-------- DATASET RECORDS --------
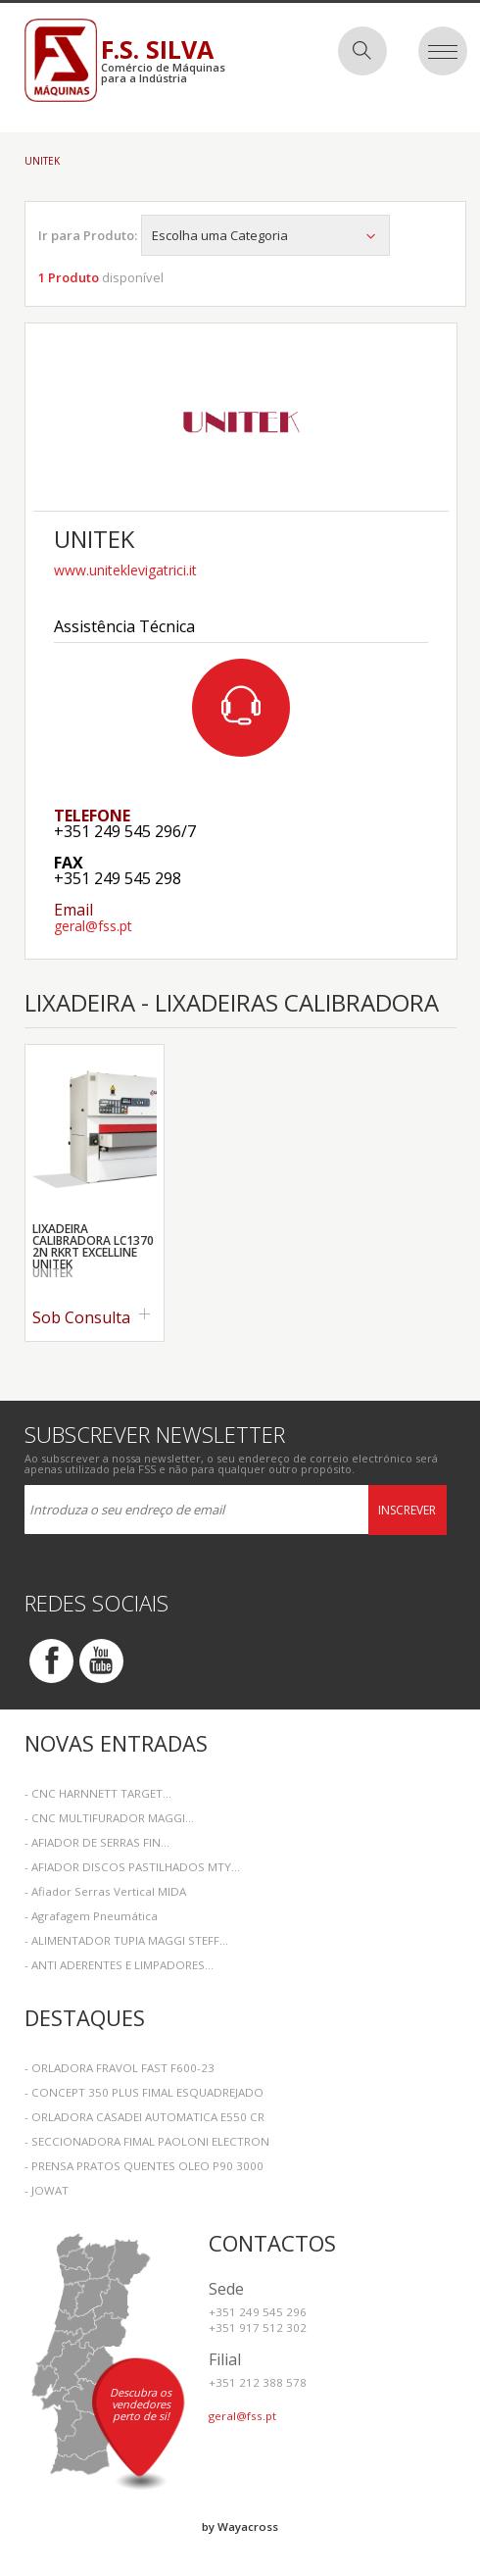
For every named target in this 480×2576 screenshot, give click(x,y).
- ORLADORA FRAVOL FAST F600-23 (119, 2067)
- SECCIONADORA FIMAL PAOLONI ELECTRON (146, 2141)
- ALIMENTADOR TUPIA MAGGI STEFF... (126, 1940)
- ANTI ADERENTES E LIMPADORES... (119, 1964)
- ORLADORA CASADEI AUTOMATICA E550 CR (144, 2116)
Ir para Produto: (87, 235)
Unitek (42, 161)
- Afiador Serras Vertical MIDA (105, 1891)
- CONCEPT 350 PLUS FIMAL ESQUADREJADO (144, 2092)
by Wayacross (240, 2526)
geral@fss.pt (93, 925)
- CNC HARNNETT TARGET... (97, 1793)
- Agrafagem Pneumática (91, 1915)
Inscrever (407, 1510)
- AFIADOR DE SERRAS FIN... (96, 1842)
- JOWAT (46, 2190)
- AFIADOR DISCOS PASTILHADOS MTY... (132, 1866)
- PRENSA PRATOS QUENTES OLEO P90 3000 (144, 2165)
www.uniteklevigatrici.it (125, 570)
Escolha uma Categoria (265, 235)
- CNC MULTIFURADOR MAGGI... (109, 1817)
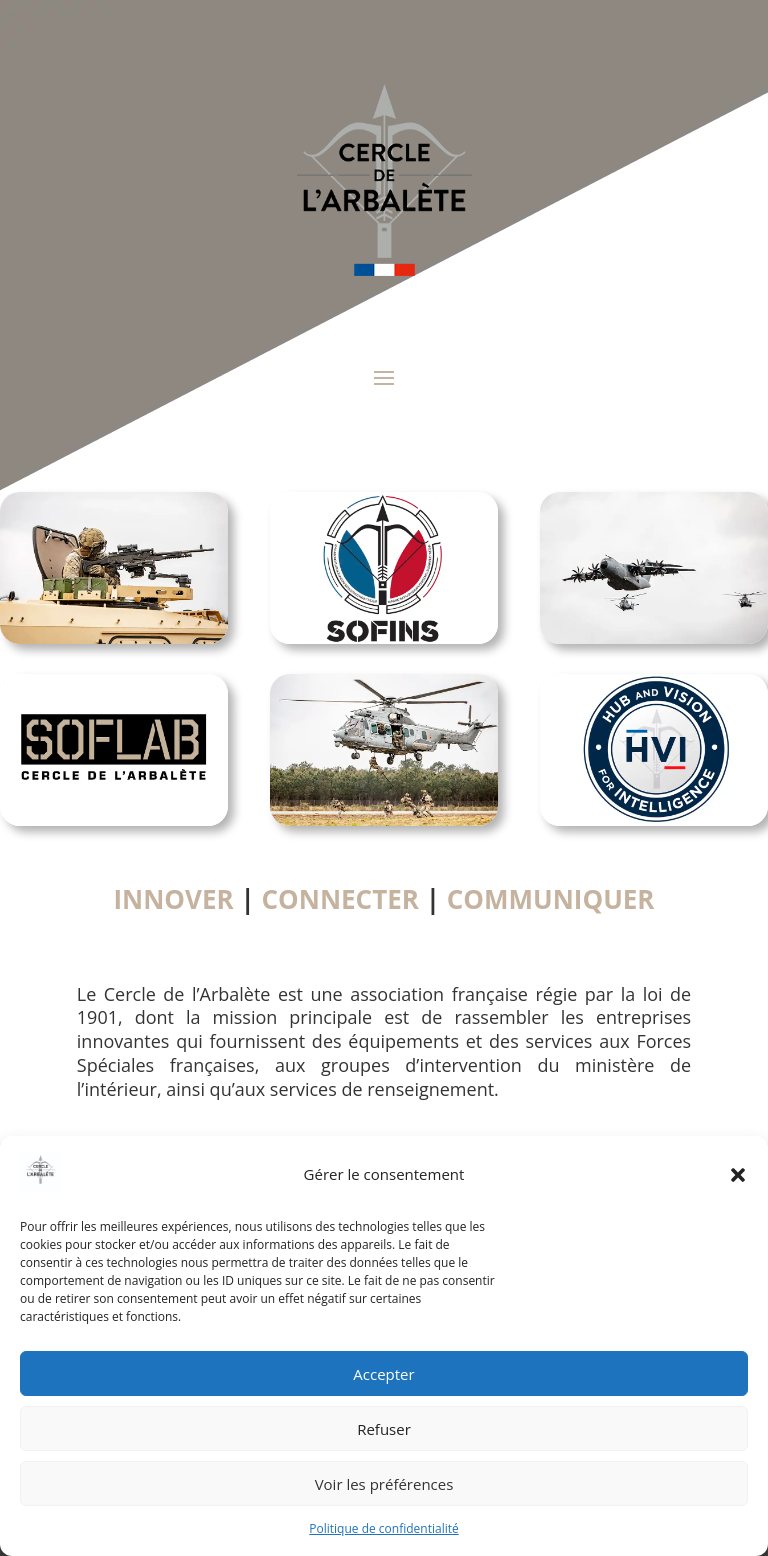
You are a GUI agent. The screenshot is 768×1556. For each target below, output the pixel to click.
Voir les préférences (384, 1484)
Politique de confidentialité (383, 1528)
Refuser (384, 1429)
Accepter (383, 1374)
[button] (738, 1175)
--------
> **INSTRUCTIONS FOR THE TASK**
Exactly how many lines in the records above hold the string "click"? Reply with that number only.

> **EXERCISE OUTPUT**
2